生まれてから、しもべを喪うその瞬間まで、たしかにひとつの道となっていた時間は、あれからずたずたに引き裂かれて、まとまりなく浮遊している。
まるで地に落ちる雨の、どの粒が先で、後かを論じるがごとく曖昧で、朱昂の前にはただ桶に溜まった水のような時間のかたまりだけがあった。
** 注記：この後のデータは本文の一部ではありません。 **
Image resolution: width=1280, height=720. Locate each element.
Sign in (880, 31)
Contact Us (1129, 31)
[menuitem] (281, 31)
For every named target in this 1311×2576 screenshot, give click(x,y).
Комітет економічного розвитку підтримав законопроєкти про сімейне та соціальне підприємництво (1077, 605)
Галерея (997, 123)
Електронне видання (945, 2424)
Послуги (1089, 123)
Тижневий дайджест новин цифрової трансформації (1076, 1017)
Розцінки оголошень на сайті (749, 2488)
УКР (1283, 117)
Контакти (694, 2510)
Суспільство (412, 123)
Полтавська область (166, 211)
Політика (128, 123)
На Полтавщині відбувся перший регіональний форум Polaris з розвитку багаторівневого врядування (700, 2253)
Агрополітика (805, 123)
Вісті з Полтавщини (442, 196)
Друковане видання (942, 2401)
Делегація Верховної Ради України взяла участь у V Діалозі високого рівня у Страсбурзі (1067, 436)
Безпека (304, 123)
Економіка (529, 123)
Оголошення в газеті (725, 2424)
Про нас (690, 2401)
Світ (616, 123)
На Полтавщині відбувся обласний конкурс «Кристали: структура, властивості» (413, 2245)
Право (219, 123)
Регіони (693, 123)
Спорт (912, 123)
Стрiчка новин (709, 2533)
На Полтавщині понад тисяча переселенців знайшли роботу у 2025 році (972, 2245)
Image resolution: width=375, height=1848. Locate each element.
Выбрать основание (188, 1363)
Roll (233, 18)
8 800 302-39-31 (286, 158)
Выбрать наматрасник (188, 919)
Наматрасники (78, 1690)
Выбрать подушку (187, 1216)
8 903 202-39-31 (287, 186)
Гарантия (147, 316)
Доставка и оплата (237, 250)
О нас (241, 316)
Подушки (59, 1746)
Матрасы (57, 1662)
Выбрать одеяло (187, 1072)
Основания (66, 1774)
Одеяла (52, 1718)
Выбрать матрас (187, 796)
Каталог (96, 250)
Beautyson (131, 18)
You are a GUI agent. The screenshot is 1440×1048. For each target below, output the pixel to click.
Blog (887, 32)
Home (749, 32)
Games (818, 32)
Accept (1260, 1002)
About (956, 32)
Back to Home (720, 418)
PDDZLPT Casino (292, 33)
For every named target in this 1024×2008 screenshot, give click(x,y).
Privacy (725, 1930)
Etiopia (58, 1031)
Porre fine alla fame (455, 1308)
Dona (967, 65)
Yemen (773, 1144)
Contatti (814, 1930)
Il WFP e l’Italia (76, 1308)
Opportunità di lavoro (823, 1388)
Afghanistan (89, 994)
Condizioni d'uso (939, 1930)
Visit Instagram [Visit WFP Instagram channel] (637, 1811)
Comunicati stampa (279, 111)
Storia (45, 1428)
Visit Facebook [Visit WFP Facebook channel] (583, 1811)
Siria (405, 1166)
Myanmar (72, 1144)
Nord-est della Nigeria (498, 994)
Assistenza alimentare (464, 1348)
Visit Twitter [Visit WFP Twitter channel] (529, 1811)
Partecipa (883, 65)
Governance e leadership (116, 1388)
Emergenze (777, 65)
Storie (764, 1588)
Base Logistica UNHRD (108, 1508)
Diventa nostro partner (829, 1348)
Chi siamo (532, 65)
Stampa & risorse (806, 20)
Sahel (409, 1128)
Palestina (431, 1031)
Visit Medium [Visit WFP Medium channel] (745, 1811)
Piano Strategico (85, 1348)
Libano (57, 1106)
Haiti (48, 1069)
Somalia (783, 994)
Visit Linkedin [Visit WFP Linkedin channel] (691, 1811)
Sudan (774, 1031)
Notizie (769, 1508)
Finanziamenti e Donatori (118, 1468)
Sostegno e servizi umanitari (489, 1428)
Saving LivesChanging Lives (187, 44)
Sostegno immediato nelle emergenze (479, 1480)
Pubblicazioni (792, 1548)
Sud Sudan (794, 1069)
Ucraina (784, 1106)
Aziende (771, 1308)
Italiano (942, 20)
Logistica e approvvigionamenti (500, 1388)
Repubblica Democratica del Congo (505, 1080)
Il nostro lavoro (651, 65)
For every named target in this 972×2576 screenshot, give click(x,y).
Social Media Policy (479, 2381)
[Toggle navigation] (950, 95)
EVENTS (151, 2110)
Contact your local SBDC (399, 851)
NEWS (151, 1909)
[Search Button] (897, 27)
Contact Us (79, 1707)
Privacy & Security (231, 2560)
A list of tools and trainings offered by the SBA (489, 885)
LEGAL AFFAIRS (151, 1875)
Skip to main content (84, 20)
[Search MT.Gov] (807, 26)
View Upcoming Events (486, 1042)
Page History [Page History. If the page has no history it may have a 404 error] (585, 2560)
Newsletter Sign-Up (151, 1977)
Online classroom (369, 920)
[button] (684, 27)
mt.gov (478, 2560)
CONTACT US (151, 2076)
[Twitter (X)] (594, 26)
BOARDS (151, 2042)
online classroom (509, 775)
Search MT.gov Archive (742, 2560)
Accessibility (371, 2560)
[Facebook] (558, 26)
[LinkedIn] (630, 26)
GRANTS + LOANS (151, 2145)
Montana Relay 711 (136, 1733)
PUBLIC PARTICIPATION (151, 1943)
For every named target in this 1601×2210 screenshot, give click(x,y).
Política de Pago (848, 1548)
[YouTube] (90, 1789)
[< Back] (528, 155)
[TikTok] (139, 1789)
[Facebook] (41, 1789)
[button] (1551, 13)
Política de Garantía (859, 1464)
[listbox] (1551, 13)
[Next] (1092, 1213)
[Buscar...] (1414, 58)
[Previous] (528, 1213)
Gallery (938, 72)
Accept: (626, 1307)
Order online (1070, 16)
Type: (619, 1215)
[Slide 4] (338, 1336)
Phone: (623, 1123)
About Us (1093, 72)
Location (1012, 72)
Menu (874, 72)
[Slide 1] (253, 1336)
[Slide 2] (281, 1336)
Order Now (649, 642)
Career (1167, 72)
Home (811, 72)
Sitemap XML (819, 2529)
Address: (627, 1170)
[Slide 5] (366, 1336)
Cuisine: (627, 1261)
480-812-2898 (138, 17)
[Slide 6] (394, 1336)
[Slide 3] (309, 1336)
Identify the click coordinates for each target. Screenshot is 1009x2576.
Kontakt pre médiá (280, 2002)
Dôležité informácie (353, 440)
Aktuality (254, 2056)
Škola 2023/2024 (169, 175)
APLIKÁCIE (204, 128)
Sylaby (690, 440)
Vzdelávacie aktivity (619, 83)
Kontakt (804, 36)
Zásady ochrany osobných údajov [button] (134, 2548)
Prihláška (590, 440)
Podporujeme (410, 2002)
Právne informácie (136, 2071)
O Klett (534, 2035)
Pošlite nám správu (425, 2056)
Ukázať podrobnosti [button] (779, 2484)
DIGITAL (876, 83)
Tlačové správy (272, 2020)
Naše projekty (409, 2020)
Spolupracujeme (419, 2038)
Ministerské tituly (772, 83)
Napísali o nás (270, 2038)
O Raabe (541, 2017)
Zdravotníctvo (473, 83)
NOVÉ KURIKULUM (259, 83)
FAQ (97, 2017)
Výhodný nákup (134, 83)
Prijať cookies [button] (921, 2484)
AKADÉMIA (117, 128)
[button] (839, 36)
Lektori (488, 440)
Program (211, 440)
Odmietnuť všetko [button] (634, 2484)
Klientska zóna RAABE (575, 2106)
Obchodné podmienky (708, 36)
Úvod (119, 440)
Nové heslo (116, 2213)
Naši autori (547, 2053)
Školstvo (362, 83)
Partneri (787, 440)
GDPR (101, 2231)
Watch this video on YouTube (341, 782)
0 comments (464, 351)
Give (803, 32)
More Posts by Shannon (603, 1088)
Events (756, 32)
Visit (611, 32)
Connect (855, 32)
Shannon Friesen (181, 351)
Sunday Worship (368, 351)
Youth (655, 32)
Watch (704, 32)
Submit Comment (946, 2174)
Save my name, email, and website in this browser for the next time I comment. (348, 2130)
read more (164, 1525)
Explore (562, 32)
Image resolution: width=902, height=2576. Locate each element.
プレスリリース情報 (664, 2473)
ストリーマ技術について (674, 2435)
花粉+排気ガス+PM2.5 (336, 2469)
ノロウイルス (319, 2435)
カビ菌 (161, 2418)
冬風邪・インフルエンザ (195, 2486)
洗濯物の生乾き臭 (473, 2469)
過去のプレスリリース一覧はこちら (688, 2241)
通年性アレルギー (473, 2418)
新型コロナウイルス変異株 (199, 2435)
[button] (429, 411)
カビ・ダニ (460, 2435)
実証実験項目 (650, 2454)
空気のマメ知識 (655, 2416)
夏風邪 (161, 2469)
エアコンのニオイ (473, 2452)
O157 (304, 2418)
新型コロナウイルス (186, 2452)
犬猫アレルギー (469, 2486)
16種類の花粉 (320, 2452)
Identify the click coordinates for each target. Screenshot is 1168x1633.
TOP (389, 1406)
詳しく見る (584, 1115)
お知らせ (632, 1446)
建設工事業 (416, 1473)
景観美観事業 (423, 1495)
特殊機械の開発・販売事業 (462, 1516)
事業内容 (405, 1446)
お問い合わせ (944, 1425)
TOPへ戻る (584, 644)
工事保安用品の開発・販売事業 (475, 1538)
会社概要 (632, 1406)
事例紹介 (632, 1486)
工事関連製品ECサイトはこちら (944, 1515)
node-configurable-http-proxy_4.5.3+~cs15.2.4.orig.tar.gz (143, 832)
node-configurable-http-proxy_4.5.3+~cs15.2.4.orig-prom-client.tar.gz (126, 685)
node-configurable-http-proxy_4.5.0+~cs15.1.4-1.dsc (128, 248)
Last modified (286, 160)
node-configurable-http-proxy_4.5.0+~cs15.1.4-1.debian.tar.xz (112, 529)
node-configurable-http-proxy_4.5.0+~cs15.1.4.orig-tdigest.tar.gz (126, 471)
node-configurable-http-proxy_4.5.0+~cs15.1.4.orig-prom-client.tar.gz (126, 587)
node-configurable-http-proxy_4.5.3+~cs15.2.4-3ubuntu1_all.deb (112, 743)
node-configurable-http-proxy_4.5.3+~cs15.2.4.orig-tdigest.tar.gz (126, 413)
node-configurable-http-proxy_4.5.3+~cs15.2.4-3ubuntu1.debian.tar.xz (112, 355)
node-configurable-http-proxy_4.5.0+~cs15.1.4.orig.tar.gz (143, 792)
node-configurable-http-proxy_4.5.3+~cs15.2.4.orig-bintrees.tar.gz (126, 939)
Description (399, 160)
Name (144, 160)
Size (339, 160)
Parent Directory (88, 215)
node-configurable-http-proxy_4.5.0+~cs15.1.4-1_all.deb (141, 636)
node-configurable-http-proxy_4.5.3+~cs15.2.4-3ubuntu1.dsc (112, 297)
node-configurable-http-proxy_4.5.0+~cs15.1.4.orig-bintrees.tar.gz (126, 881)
光というものに見捨てられた暗い小部屋から、溜まった時が抜け出ていく気配もない。この時間という形なきかたまりが部屋に満ちる時、自分は溺れ死ぬのだろうと思った。
「、くよ」
いつからか、父親になれと精を搾られることもなくなった。食事を与えられることもなく、思い出したように突然、顔に赤い水をかけられる。
「しゅこ、ぉ」
もしかすると、朱昂と呼ばれていた肉体はもうとうに溶けてしまって、ただ床に残った真血の一滴が、干からびる前の最後の夢を見ているのかもしれない。
「ぁく、よう」
血液摂取の機会を絶たれ、夜目が利かなくなったために、辺りは闇しかない。
闇を見つめ続ける夢の中で、朱昂は己としもべの名を交互に繰り返した。
まるで来世での再会を祈願するように。
もしくは、真血の主従を引き離した全てのものを、呪殺せんがために。
声は、昼もなく夜もなく続いている。
朱昂、伯陽、朱昂、伯陽、朱昂、伯陽――。
そして、しもべの喪失から数十年が経ったある日、ある時間、変化の時が来た。牢獄に光が差したのである。
「ギャアッ!」
目の裏まで焼けそうな閃光に、朱昂の喉がひしゃげた音を出した。
ドォオオオオオン。
光に次いで、朱昂の鼓膜を爆音が襲う。
頭が割れそうな音の後、破壊された牢の壁が無数の石片となって、朱昂の体を襲う。貴重な真血をボタボタと流して呻く朱昂は、埃を大量に含んだ風にまかれた。鼻腔いっぱいに血の香りがする。生命の糧の香り。めまいがするほど濃厚な血臭は朱昂の思考をただ一つに塗りつぶした。
――血、欲シイ。
四肢の存在を思い出す間もなく、朱昂の手足はがれきの積もった牢の床を蹴っていた。飛び上がり、匂いの元に飛び込む。噛みついて、あふれ出る血をすする。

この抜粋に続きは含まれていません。